Understand data augmentation in PyTorch

Hi,

I was wondering if I could get a better understanding of data Augmentation in PyTorch. From what I know, data augmentation is used to increase the number of data points when we are running low on them. So we use transforms to transform our data points into different types. I am suing data transformation like this:

transform_img = transforms.Compose([
        transforms.RandomResizedCrop(224),
        transforms.RandomHorizontalFlip(),
        transforms.ToTensor(),
        # transforms.Normalize([0.485, 0.456, 0.406], [0.229, 0.224, 0.225])
])
class dataload(Dataset):

    def __init__(self, x, transform=None):
        self.data = x
        self.transform = transform

    def __len__(self):
        return len(self.data)

    def __getitem__(self, i):

        img = Image.open(self.data[i])
        # img = img.transpose((2, 0, 1))
        # img = torch.from_numpy(img).float()
        tmp = np.int32(filenames[i].split('/')[-1].split('_')[0][1])
        label = np.zeros(67)
        label[tmp] = 1
        label = torch.from_numpy(label).float()

        if self.transform:
            img = self.transform(img)

        return img,label
train_dataloader = dataload(filenames, transform=transform_img)

Now, it seems to work but I don’t get one thing. It does the transformation but it doesn’t increase the number of data points. I was hoping that each label would have 2 extra images since we are doing that transformation. But it doesn’t seem to do that. The total number of training samples is still the same.

So am I getting something wrong about augmentation or have I implemented this in the wrong way?

1 Like

This way i’d call it alteration, not augmentation.
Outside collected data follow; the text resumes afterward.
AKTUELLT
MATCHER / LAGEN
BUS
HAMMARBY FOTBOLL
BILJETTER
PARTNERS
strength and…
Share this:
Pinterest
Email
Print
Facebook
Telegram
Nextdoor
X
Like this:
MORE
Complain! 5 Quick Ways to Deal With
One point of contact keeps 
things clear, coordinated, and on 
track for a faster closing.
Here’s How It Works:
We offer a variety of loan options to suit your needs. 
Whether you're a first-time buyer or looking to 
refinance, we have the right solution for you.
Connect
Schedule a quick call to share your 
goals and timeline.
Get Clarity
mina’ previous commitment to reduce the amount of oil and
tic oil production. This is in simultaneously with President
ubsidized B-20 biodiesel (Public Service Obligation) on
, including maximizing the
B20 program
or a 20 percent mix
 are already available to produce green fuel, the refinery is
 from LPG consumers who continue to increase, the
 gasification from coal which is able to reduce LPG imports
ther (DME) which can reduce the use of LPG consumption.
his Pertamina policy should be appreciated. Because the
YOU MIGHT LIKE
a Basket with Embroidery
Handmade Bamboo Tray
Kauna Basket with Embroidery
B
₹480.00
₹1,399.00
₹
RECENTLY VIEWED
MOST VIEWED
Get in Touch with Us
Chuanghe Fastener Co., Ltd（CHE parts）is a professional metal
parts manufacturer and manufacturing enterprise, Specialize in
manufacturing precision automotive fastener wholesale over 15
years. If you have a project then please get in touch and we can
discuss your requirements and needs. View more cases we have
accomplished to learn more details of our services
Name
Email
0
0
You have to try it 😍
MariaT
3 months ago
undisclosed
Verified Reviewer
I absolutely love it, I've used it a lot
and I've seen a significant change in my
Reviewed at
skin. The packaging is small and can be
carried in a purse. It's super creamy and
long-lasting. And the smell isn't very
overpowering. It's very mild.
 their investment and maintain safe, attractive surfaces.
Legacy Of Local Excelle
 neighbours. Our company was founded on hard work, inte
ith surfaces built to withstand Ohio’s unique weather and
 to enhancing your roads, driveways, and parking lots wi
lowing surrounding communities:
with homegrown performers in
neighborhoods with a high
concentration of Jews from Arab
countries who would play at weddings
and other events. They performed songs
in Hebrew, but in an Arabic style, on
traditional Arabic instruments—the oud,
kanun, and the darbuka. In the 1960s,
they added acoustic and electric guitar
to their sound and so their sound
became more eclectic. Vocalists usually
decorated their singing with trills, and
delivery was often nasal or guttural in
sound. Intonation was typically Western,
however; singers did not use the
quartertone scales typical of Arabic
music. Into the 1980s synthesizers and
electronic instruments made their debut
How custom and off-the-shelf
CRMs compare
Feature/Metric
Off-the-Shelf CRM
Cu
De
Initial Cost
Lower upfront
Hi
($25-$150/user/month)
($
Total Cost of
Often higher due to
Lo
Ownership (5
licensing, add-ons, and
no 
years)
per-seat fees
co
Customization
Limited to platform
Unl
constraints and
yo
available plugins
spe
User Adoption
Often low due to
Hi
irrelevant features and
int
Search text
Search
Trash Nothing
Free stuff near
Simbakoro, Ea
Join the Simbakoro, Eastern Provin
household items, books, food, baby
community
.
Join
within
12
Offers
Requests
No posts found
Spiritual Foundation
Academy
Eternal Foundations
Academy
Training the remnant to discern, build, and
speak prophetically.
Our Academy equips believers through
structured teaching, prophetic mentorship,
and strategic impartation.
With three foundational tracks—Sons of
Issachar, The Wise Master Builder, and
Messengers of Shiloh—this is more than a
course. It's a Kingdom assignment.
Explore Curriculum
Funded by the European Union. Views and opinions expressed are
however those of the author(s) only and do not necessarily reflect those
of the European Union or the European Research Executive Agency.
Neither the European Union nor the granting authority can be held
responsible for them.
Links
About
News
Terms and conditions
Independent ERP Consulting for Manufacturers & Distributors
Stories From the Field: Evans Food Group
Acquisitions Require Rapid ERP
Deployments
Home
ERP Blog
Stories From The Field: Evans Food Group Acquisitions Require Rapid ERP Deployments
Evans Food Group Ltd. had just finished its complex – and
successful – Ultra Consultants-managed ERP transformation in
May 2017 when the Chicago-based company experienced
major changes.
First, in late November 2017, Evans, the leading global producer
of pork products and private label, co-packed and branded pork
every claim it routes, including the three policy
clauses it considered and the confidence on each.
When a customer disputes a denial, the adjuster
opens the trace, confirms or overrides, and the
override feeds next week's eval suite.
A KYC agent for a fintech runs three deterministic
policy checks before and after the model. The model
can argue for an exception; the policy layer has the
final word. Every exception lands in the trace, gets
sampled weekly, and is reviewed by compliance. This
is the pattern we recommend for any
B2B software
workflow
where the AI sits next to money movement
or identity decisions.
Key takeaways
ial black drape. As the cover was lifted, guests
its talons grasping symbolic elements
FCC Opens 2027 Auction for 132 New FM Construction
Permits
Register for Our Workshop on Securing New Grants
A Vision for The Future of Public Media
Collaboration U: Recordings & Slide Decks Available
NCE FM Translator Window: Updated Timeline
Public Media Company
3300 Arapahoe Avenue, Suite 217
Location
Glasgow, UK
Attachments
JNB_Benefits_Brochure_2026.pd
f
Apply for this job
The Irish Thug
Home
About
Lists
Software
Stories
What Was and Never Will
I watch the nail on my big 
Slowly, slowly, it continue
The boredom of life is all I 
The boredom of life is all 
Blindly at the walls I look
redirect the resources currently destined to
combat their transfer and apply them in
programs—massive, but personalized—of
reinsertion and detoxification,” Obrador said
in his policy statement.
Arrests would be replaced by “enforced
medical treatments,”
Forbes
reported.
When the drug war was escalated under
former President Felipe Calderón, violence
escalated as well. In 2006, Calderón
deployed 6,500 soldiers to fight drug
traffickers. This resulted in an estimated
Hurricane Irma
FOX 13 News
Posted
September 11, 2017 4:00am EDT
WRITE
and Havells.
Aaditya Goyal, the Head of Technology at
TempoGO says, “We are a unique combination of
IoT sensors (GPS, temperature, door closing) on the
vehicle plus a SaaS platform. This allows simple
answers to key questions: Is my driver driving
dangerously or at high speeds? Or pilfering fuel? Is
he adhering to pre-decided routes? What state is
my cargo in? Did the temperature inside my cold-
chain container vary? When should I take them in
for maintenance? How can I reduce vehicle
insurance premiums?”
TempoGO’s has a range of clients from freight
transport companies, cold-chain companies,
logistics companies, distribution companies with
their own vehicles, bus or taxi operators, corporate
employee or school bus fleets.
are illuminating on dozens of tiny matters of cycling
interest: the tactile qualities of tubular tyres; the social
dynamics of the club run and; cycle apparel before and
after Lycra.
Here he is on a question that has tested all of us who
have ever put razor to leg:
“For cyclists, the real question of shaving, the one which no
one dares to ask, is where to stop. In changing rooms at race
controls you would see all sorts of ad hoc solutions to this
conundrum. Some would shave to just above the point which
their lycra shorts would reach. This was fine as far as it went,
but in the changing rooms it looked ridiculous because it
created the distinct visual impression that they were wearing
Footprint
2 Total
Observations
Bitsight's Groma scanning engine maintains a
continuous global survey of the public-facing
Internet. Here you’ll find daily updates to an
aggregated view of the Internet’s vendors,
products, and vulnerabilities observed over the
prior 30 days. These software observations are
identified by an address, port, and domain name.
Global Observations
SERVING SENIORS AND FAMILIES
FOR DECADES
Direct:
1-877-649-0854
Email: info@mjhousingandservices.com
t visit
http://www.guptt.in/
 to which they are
Augmentation is when you are creating additional training samples. You need to move transformations to init, transform all x’es and add result to original data.

Also take a look at timm library for the augmentations, cutmix and mixup implementations helped me a lot in recent project.

I want to create more training samples because I have little training data. I have 2000 images so I was looking to increase that to 4 times through augmentation.

Right, but in your code you’re not creating additional samples, you’re modifying existing ones.
(I just realized your x (or self.data) in init actually paths to files, so you can’t transform x in init without additionally saving transformed images).

Then the easiest way here is to run multiple training loops. One based on dataset without transform, another one based on dataset with first transform. then another one etc.

So there any direct approach to data augmentation that it does in one go, like keras?

I don’t think keras does something different.

Another option I can think of is if you change structure of self.data to have not only file paths, but also what kind of augmentation (if there is one) should be applied during get_init.

When I worked with Keras sometime back, it used to increase the training data. I don’t know if things have changed.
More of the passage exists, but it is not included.